* Given entries *

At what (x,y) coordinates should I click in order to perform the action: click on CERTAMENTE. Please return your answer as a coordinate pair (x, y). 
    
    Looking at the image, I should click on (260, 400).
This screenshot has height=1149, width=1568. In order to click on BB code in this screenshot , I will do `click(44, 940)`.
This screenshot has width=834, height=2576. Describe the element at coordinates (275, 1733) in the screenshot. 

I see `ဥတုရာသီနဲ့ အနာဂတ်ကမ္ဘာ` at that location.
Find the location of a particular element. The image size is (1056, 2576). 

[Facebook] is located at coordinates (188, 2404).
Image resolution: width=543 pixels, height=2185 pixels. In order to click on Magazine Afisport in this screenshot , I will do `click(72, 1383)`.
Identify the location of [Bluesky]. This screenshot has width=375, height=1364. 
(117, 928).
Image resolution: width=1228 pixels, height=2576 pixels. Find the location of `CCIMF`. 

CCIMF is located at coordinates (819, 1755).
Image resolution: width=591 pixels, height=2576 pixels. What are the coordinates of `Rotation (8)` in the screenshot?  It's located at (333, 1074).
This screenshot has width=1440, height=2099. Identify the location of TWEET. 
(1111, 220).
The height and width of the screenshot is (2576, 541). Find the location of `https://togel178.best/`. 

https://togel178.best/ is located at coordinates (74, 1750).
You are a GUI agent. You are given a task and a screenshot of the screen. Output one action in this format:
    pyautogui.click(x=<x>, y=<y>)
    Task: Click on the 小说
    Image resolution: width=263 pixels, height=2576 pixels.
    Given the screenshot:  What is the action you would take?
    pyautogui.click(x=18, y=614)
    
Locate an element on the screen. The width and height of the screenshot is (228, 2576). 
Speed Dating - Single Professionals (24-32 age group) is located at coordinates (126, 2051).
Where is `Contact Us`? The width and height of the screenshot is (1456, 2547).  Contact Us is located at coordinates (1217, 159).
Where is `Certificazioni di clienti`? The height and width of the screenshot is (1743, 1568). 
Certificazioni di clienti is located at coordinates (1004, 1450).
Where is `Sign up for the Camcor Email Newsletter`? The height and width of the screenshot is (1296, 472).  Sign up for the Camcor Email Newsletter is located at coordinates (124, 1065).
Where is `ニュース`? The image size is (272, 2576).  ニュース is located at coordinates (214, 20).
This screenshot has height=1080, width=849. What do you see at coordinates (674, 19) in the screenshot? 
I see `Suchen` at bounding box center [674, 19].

* Try it *
In full and without alteration, retype the entries above.

* Answer box *
At what (x,y) coordinates should I click in order to perform the action: click on CERTAMENTE. Please return your answer as a coordinate pair (x, y). 
    
    Looking at the image, I should click on (260, 400).
This screenshot has height=1149, width=1568. In order to click on BB code in this screenshot , I will do `click(44, 940)`.
This screenshot has width=834, height=2576. Describe the element at coordinates (275, 1733) in the screenshot. 

I see `ဥတုရာသီနဲ့ အနာဂတ်ကမ္ဘာ` at that location.
Find the location of a particular element. The image size is (1056, 2576). 

[Facebook] is located at coordinates (188, 2404).
Image resolution: width=543 pixels, height=2185 pixels. In order to click on Magazine Afisport in this screenshot , I will do `click(72, 1383)`.
Identify the location of [Bluesky]. This screenshot has width=375, height=1364. 
(117, 928).
Image resolution: width=1228 pixels, height=2576 pixels. Find the location of `CCIMF`. 

CCIMF is located at coordinates (819, 1755).
Image resolution: width=591 pixels, height=2576 pixels. What are the coordinates of `Rotation (8)` in the screenshot?  It's located at (333, 1074).
This screenshot has width=1440, height=2099. Identify the location of TWEET. 
(1111, 220).
The height and width of the screenshot is (2576, 541). Find the location of `https://togel178.best/`. 

https://togel178.best/ is located at coordinates (74, 1750).
You are a GUI agent. You are given a task and a screenshot of the screen. Output one action in this format:
    pyautogui.click(x=<x>, y=<y>)
    Task: Click on the 小说
    Image resolution: width=263 pixels, height=2576 pixels.
    Given the screenshot:  What is the action you would take?
    pyautogui.click(x=18, y=614)
    
Locate an element on the screen. The width and height of the screenshot is (228, 2576). 
Speed Dating - Single Professionals (24-32 age group) is located at coordinates (126, 2051).
Where is `Contact Us`? The width and height of the screenshot is (1456, 2547).  Contact Us is located at coordinates (1217, 159).
Where is `Certificazioni di clienti`? The height and width of the screenshot is (1743, 1568). 
Certificazioni di clienti is located at coordinates (1004, 1450).
Where is `Sign up for the Camcor Email Newsletter`? The height and width of the screenshot is (1296, 472).  Sign up for the Camcor Email Newsletter is located at coordinates (124, 1065).
Where is `ニュース`? The image size is (272, 2576).  ニュース is located at coordinates (214, 20).
This screenshot has height=1080, width=849. What do you see at coordinates (674, 19) in the screenshot? 
I see `Suchen` at bounding box center [674, 19].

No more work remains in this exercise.